The husband made it clear to the Court in his oral submissions at the hearing that he does not really want the property to be sold. I am satisfied that his actions to date and, more particularly, his inactions, are consistent with a determination not to sell the property. I am particularly concerned that he wishes to tie his former wife up in litigation in this Court for as long as he possibly can.
The husband did tell the Court that the subject property was included in a list of properties that were to be auctioned on 15 June but that, for some unexplained reason, had been postponed to Saturday, … 2019. He effectively urged the Court to accept that is consistent with an intent to sell it as obliged. It appears though that he has begun to assert that the property has been listed for sale by auction only after the wife’s solicitor informed him that application would be made by the wife to be appointed trustee for sale of the property given his inaction to auction the property to date.
Notwithstanding that the property may be listed for sale by auction on …, given the husband’s Application for Leave to file a Notice of Appeal out of time is listed for Wednesday, 10 July 2019 and he apparently seeks a stay order from the Full Court, I am not satisfied that the husband will actually ensure that the property goes to auction on that date. I am satisfied that the husband, if left in charge of the sale of the subject property, would likely instruct the listing agent not to sell the property at auction that day given his application to the Full Court is not to be heard until the following week.
Further, at the hearing of the application on Thursday, 14 June 2019, the husband also told the Court that he is still desperately trying to achieve refinancing and is now ready to make the wife an offer to resolve the matter by way of some process of refinancing that involves one of their adult daughters. That is his right, as is the right of the wife to accept any such offer, negotiate further with him about such offer or to reject such offer. I am not moved to dismiss the wife’s application by the husband’s assertions about this matter of refinancing. However, his assertions actually reinforce my satisfaction that, absent any agreement reached between him and the wife, the husband will not ensure that the property is sold at auction on Saturday, … 2019 if left in charge of that process.
My views about that are further reinforced by a reading of the Response he filed. In that, he actually sought orders that he and the wife instruct Westpac to use the subject property as security for one of the loans and that the caveat the wife has caused to be registered over the property be removed.

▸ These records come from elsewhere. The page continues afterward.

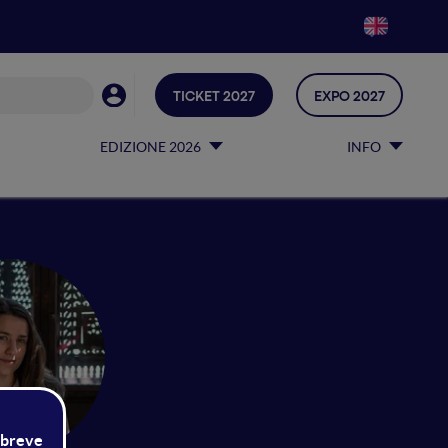
TICKET 2027
EXPO 2027
EDIZIONE 2026
INFO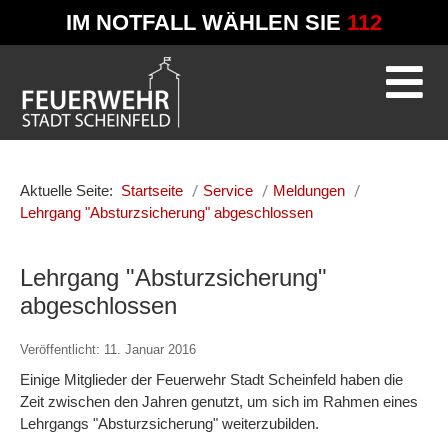
IM NOTFALL WÄHLEN SIE
112
Aktuelle Seite:
Startseite
Service
Meldungen
Lehrgang "Absturzsicherung" abgeschlossen
Lehrgang "Absturzsicherung"
abgeschlossen
Veröffentlicht: 11. Januar 2016
Einige Mitglieder der Feuerwehr Stadt Scheinfeld haben die
Zeit zwischen den Jahren genutzt, um sich im Rahmen eines
Lehrgangs "Absturzsicherung" weiterzubilden.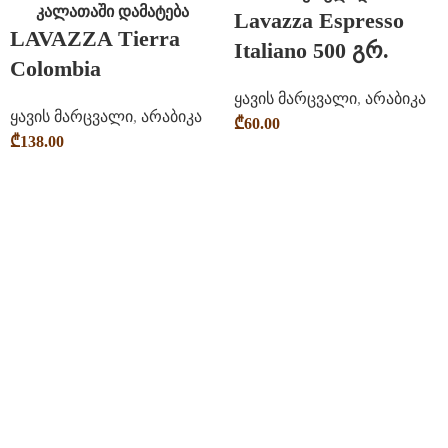
კალათაში დამატება
Lavazza Espresso
LAVAZZA Tierra
Italiano 500 გრ.
Colombia
ყავის მარცვალი
,
არაბიკა
ყავის მარცვალი
,
არაბიკა
₾
60.00
₾
138.00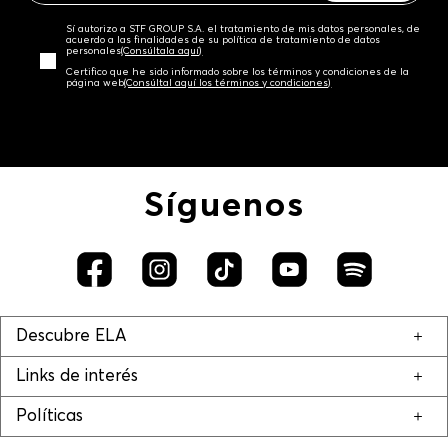
Sí autorizo a STF GROUP S.A. el tratamiento de mis datos personales, de
acuerdo a las finalidades de su política de tratamiento de datos
personales‎
(Consúltala aquí)
Certifico que he sido informado sobre los términos y condiciones de la
página web‎
(Consúltal aquí los términos y condiciones)
Síguenos
Descubre ELA
Links de interés
Políticas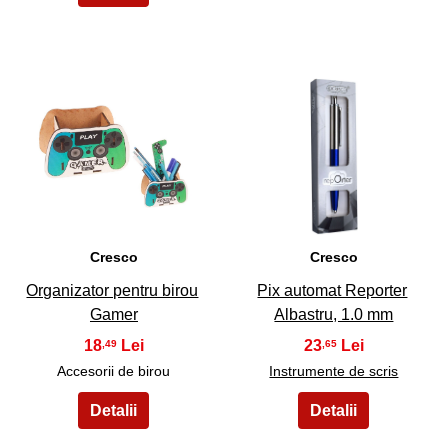
5
6
Cresco
Cresco
Organizator pentru birou
Pix automat Reporter
Gamer
Albastru, 1.0 mm
18
23
,49
,65
Accesorii de birou
Instrumente de scris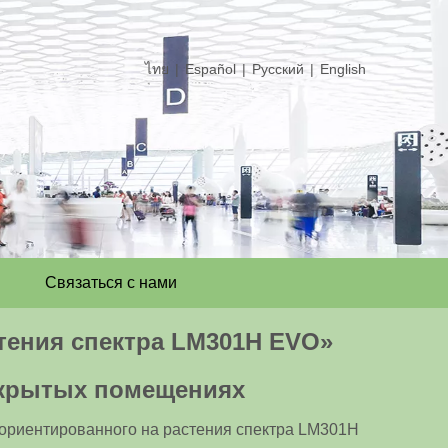
ไทย
|
Español
|
Pусский
|
English
Связаться с нами
тения спектра LM301H EVO»
закрытых помещениях
ориентированного на растения спектра LM301H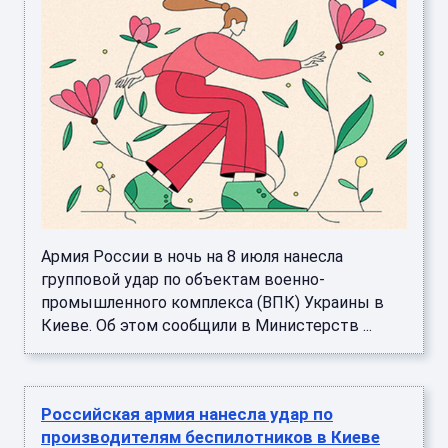
Армия России в ночь на 8 июля нанесла
групповой удар по объектам военно-
промышленного комплекса (ВПК) Украины в
Киеве. Об этом сообщили в Министерств ...
Российская армия нанесла удар по
производителям беспилотников в Киеве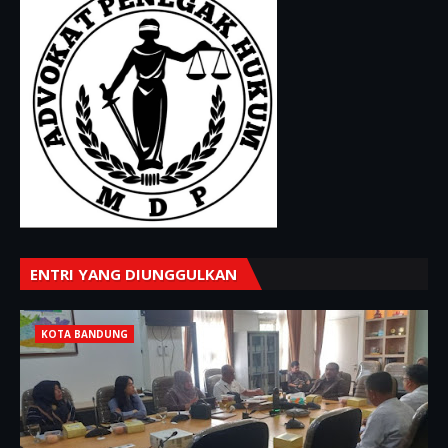
ENTRI YANG DIUNGGULKAN
KOTA BANDUNG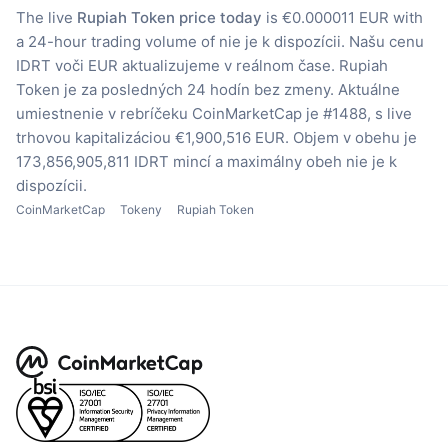
The live
Rupiah Token price today
is €0.000011 EUR with
a 24-hour trading volume of nie je k dispozícii.
Našu cenu
IDRT voči EUR aktualizujeme v reálnom čase.
Rupiah
Token je za posledných 24 hodín bez zmeny.
Aktuálne
umiestnenie v rebríčeku CoinMarketCap je #1488, s live
trhovou kapitalizáciou €1,900,516 EUR.
Objem v obehu je
173,856,905,811 IDRT mincí
a maximálny obeh nie je k
dispozícii.
CoinMarketCap
Tokeny
Rupiah Token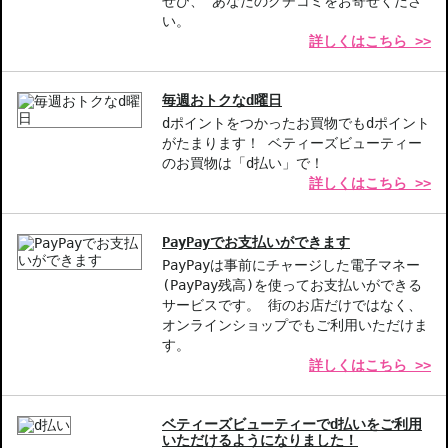
ぜひ、 あなたのクチコミをお寄せくださ
い。
詳しくはこちら >>
毎週おトクなd曜日
dポイントをつかったお買物でもdポイント
がたまります！ ベティーズビューティー
のお買物は「d払い」で！
詳しくはこちら >>
PayPayでお支払いができます
PayPayは事前にチャージした電子マネー
(PayPay残高)を使ってお支払いができる
サービスです。 街のお店だけではなく、
オンラインショップでもご利用いただけま
す。
詳しくはこちら >>
ベティーズビューティーでd払いをご利用
いただけるようになりました！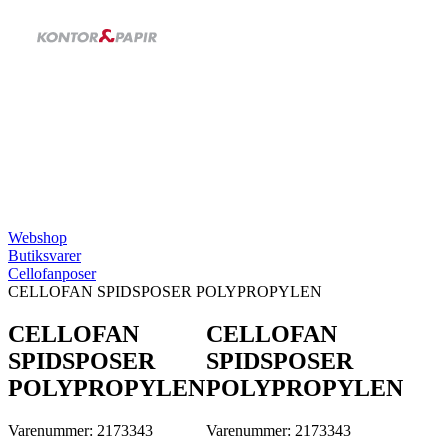
Webshop
Butiksvarer
Cellofanposer
CELLOFAN SPIDSPOSER POLYPROPYLEN
CELLOFAN
CELLOFAN
SPIDSPOSER
SPIDSPOSER
POLYPROPYLEN
POLYPROPYLEN
Varenummer: 2173343
Varenummer: 2173343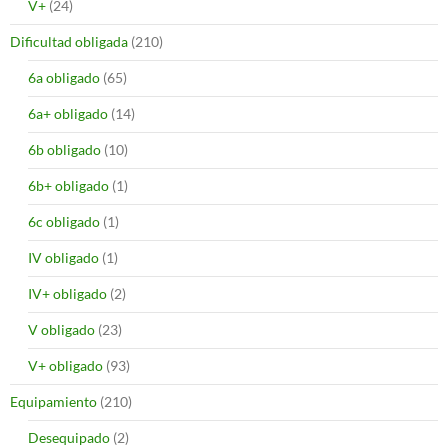
V+
(24)
Dificultad obligada
(210)
6a obligado
(65)
6a+ obligado
(14)
6b obligado
(10)
6b+ obligado
(1)
6c obligado
(1)
IV obligado
(1)
IV+ obligado
(2)
V obligado
(23)
V+ obligado
(93)
Equipamiento
(210)
Desequipado
(2)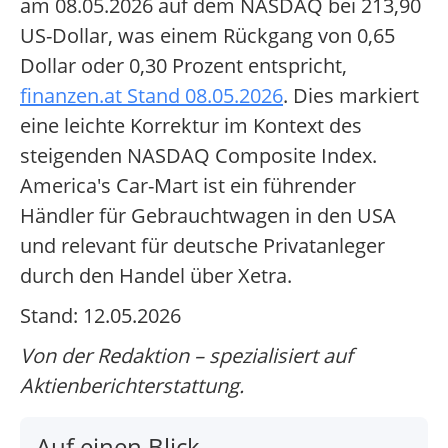
am 08.05.2026 auf dem NASDAQ bei 213,90
US-Dollar, was einem Rückgang von 0,65
Dollar oder 0,30 Prozent entspricht,
finanzen.at Stand 08.05.2026
. Dies markiert
eine leichte Korrektur im Kontext des
steigenden NASDAQ Composite Index.
America's Car-Mart ist ein führender
Händler für Gebrauchtwagen in den USA
und relevant für deutsche Privatanleger
durch den Handel über Xetra.
Stand: 12.05.2026
Von der Redaktion – spezialisiert auf
Aktienberichterstattung.
Auf einen Blick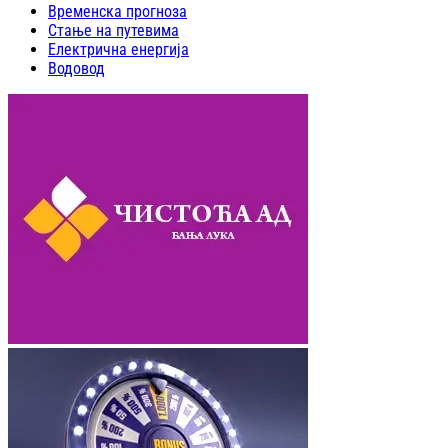
Временска прогноза
Стање на путевима
Електрична енергија
Водовод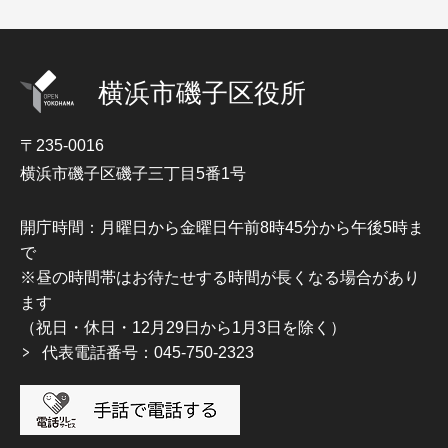
横浜市磯子区役所
〒235-0016
横浜市磯子区磯子三丁目5番1号
開庁時間：月曜日から金曜日午前8時45分から午後5時ま
で
※昼の時間帯はお待たせする時間が長くなる場合があり
ます
（祝日・休日・12月29日から1月3日を除く）
代表電話番号：045-750-2323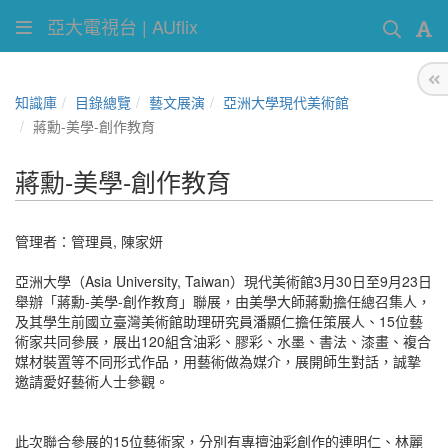
亞大電視台 | AUflix
知識庫
目錄總覽
藝文展演
亞洲大學現代美術館
蔣勳-美學-創作教育
蔣勳-美學-創作教育
管理者：
管理員
,
陳家妍
亞洲大學（Asia University, Taiwan）現代美術館3月30日至9月23日
舉辦「蔣勳-美學-創作教育」聯展，由美學大師蔣勳擔任總召集人，
及其學生前國立臺灣美術館助理研究員潘顯仁擔任策展人、15位藝
術家共同參展，展出120組含油彩、膠彩、水墨、書法、漆畫、複合
媒材裝置等不同形式作品，用藝術做為媒介，展開師生對話，誠摯
邀請愛好藝術人士參觀。
此次聯合參展的15位藝術家，分別有專擅油彩創作的連明仁、林麗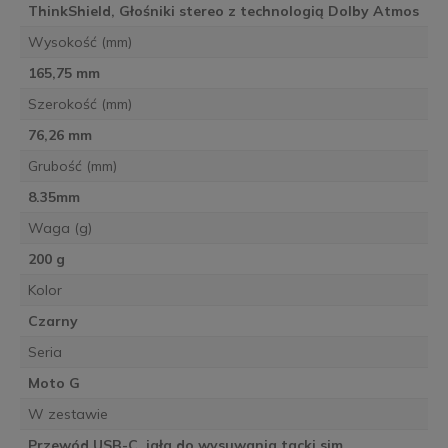
ThinkShield, Głośniki stereo z technologią Dolby Atmos
Wysokość (mm)
165,75 mm
Szerokość (mm)
76,26 mm
Grubość (mm)
8.35mm
Waga (g)
200 g
Kolor
Czarny
Seria
Moto G
W zestawie
Przewód USB-C, igła do wysuwania tacki sim,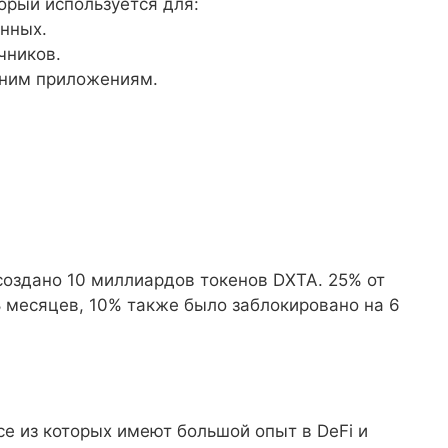
орый используется для:
анных.
чников.
нним приложениям.
 создано 10 миллиардов токенов DXTA. 25% от
 месяцев, 10% также было заблокировано на 6
се из которых имеют большой опыт в DeFi и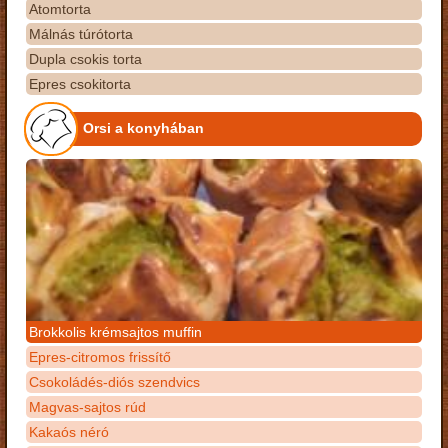
Atomtorta
Málnás túrótorta
Dupla csokis torta
Epres csokitorta
Orsi a konyhában
Brokkolis krémsajtos muffin
Epres-citromos frissítő
Csokoládés-diós szendvics
Magvas-sajtos rúd
Kakaós néró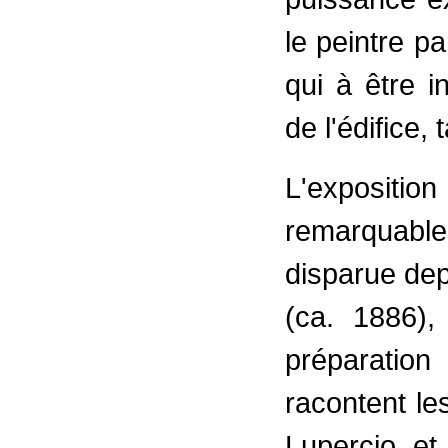
le peintre pa
qui à être i
de l'édifice, 
L'expositio
remarquable
disparue depu
(ca. 1886),
préparatio
racontent les
Lupercio et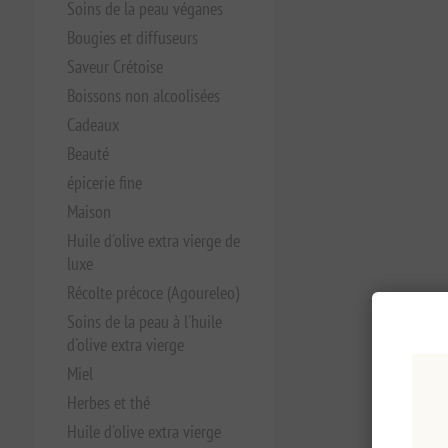
Soins de la peau véganes
Bougies et diffuseurs
Saveur Crétoise
Boissons non alcoolisées
Cadeaux
Beauté
épicerie fine
Maison
Huile d'olive extra vierge de
luxe
Récolte précoce (Agoureleo)
Soins de la peau à l'huile
d'olive extra vierge
Miel
Herbes et thé
Huile d'olive extra vierge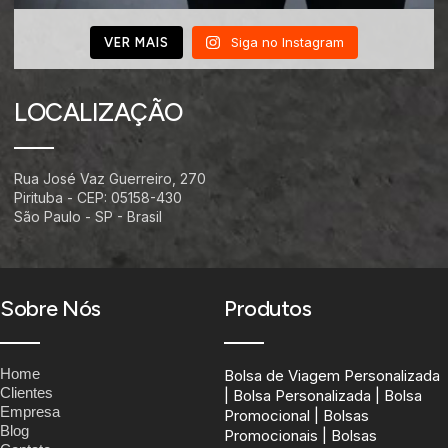
Siga no Instagram
VER MAIS
LOCALIZAÇÃO
Rua José Vaz Guerreiro, 270
Pirituba - CEP: 05158-430
São Paulo - SP - Brasil
Sobre Nós
Produtos
Home
Bolsa de Viagem Personalizada
Clientes
| Bolsa Personalizada | Bolsa
Empresa
Promocional | Bolsas
Blog
Promocionais | Bolsas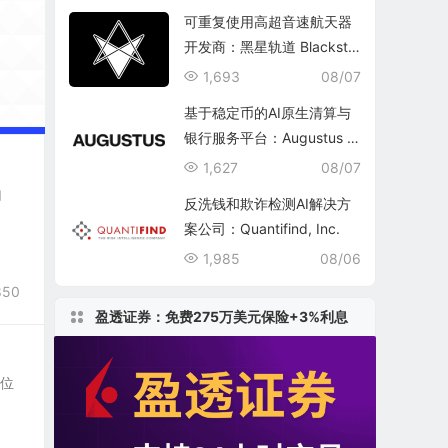
可重复使用高超音速航天器
开发商：黑星轨道 Blacksta
r Orbital Corporation
1,693
08/07
基于稳定币的AI原生清算与
银行服务平台：Augustus In
ternational Inc.
1,627
08/07
q
反洗钱和欺诈检测AI解决方
案公司：Quantifind, Inc.
1,985
08/06
850
盈透证券：免费275万美元保险+3%利息
部位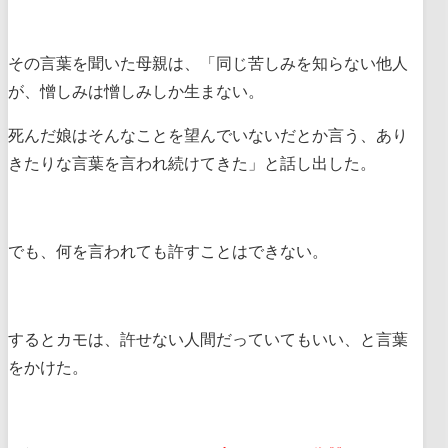
その言葉を聞いた母親は、「同じ苦しみを知らない他人
が、憎しみは憎しみしか生まない。
死んだ娘はそんなことを望んでいないだとか言う、あり
きたりな言葉を言われ続けてきた」と話し出した。
でも、何を言われても許すことはできない。
するとカモは、許せない人間だっていてもいい、と言葉
をかけた。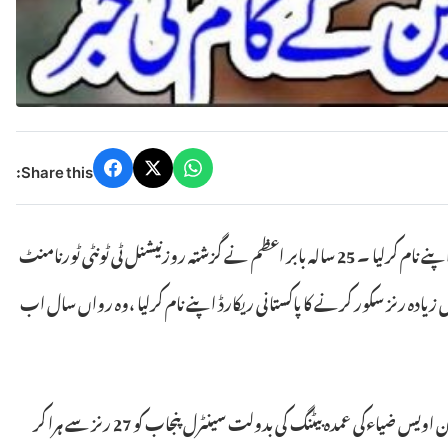
Share this:
فیصل آباد (ویب ڈیسک) قومی ٹیم کے ٹاپ آرڈر بلے باز بابر اعظم نے ایک سال کے دوران ٹونٹی ٹونٹی کرکٹ میں زیادہ رنز سکور کرنے کا پاکستانی ریکارڈ اپنے نام کرلیا ۔ 25 سالہ بابر اعظم نے گزشتہ روزنیشنل ٹی ٹونٹی ٹورنامنٹ
سال کے دوران ٹونٹی ٹونٹی کرکٹ میں زیادہ رنز سکور کرنے کا پاکستانی ریکارڈ اپنے نام کرلیا ،وہ رواں سال اب
اس سے قبل یہ ریکارڈ بابر اعظم کے کزن عمر اکمل کے پاس تھا جنہوں نے2016ءمیں 1386رنز سکور کیے تھے ۔ یاد رہے کہ قومی ٹی ٹونٹی کپ میں مرد میدان اویس ضیاءکی عمدہ بیٹنگ کی بدولت سینٹرل پنجاب کو 27 رنز سے ہرا کر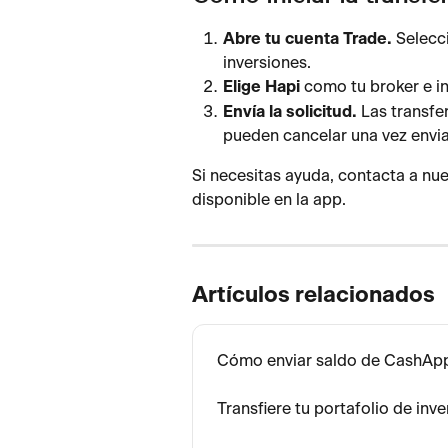
Abre tu cuenta Trade.
 Selecc
inversiones.
Elige Hapi
 como tu broker e i
Envía la solicitud.
 Las transfe
pueden cancelar una vez envi
Si necesitas ayuda, contacta a nue
disponible en la app.
Artículos relacionados
Cómo enviar saldo de CashAp
Transfiere tu portafolio de inv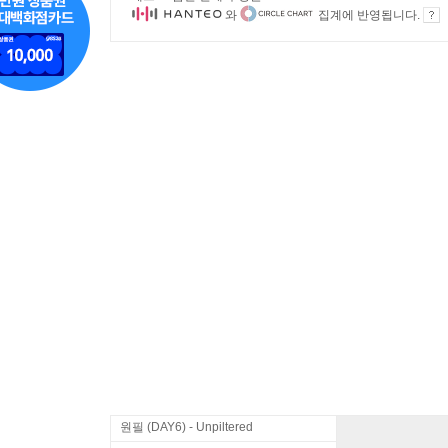
와
집계에 반영됩니다.
원필 (DAY6) - Unpiltered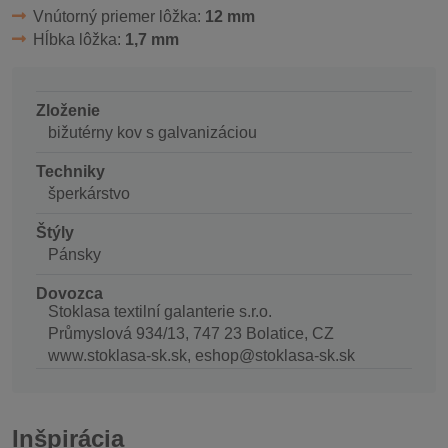
Vnútorný priemer lôžka:
12 mm
Hĺbka lôžka:
1,7 mm
Zloženie
bižutérny kov s galvanizáciou
Techniky
šperkárstvo
Štýly
Pánsky
Dovozca
Stoklasa textilní galanterie s.r.o.
Průmyslová 934/13, 747 23 Bolatice, CZ
www.stoklasa-sk.sk, eshop@stoklasa-sk.sk
Inšpirácia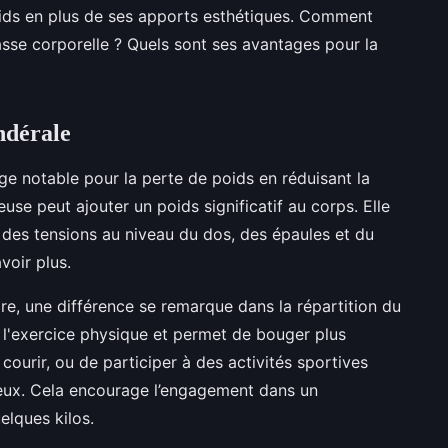
oids en plus de ses apports esthétiques. Comment
masse corporelle ? Quels sont ses avantages pour la
ndérale
e notable pour la perte de poids en réduisant la
se peut ajouter un poids significatif au corps. Elle
des tensions au niveau du dos, des épaules et du
voir plus.
e, une différence se remarque dans la répartition du
e l'exercice physique et permet de bouger plus
courir, ou de participer à des activités sportives
reux. Cela encourage l’engagement dans un
elques kilos.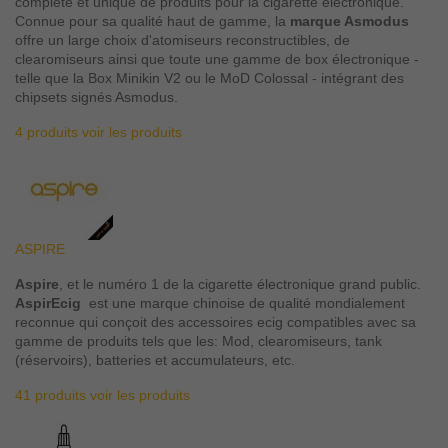
complète et unique de produits pour la cigarette électronique.
Connue pour sa qualité haut de gamme, la
marque Asmodus
offre un large choix d'atomiseurs reconstructibles, de
clearomiseurs ainsi que toute une gamme de box électronique -
telle que la Box Minikin V2 ou le MoD Colossal - intégrant des
chipsets signés Asmodus.
4 produits
voir les produits
ASPIRE
Aspire
, et le numéro 1 de la cigarette électronique grand public.
AspirEcig
est une marque chinoise de qualité mondialement
reconnue qui conçoit des accessoires ecig compatibles avec sa
gamme de produits tels que les: Mod, clearomiseurs, tank
(réservoirs), batteries et accumulateurs, etc.
41 produits
voir les produits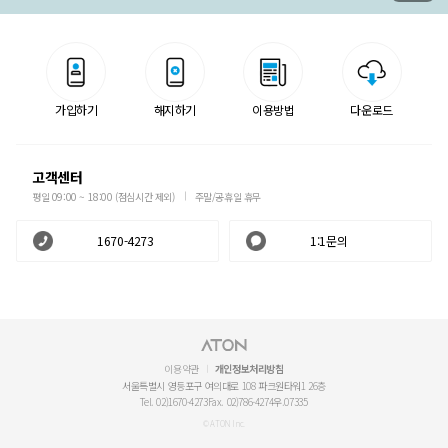
가입하기
해지하기
이용방법
다운로드
고객센터
평일 09:00 ~ 18:00 (점심시간 제외)
주말/공휴일 휴무
1670-4273
1:1문의
이용약관
개인정보처리방침
서울특별시 영등포구 여의대로 108 파크원타워1 26층
Tel. 02)1670-4273
Fax. 02)786-4274
우.07335
© ATON Inc.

He also sought orders that he continue his attempts to sell the subject property and that the wife’s application to be appointed trustee for the sale of the property be adjourned until his matters pending in the Full Court of this Court are “finalised”.
I certainly understood, as I have said, that the husband does not want the property to be sold by the wife as trustee. I understood that he does not really want to sell it and would prefer to retain it if he could, though that would necessitate a refinancing in accordance with the final Orders he consented to last year. At the moment, I am not persuaded that the matter he has commenced in the Full Court is anything other than a step taken to stop the subject property from being sold in accordance with the final Orders as amended by me earlier this year.
In all the circumstances, should I appoint the wife as trustee for sale of the property at this time? The husband based his opposition to the wife’s application to be appointed trustee, principally, on an assertion that she is “not fit to be trustee”. In support of that assertion, he made a number of factual assertions. I do not accept that any of his bald assertions of fact are correct or that even if they were, they are grounds for not making the wife trustee for sale of the subject property now. One of those assertions, about her withdrawing funds from a joint account in 2012, was, I consider, not relevant at all, even if true.
He went on to assert that the wife “has never bought and sold property in her life” and also that when she had previously sought to sell a property at auction she “didn’t attract a bid”. He said these things orally and he said them in his affidavit that the Court received.
With respect to the husband, none of those assertions persuade me that the wife is not fit to be appointed trustee for sale of this particular property. The Orders that are in place and the orders that the wife seeks see the agent who was appointed by the husband (and through him the proposed auctioneer) remain in place unless that agent refuses to continue to act on instructions from the wife. The husband was at pains to tell the Court that this particular agent is very capable and, indeed, is the “best on the Coast”. If that is correct, then any assertion that the wife has not sold property before has little weight if she is being advised on matters of sale and marketing by this very competent agent. At the same time, she is being advised on matters of law by her current solicitor who is a very senior, accredited family law specialist. Accordingly, I am confident that the wife is being and will be very well advised on the sale process and the fundamental obligations that attach to her role as trustee for sale. She cannot simply sell the property for whatever amount she can get for it as the husband asserts she will.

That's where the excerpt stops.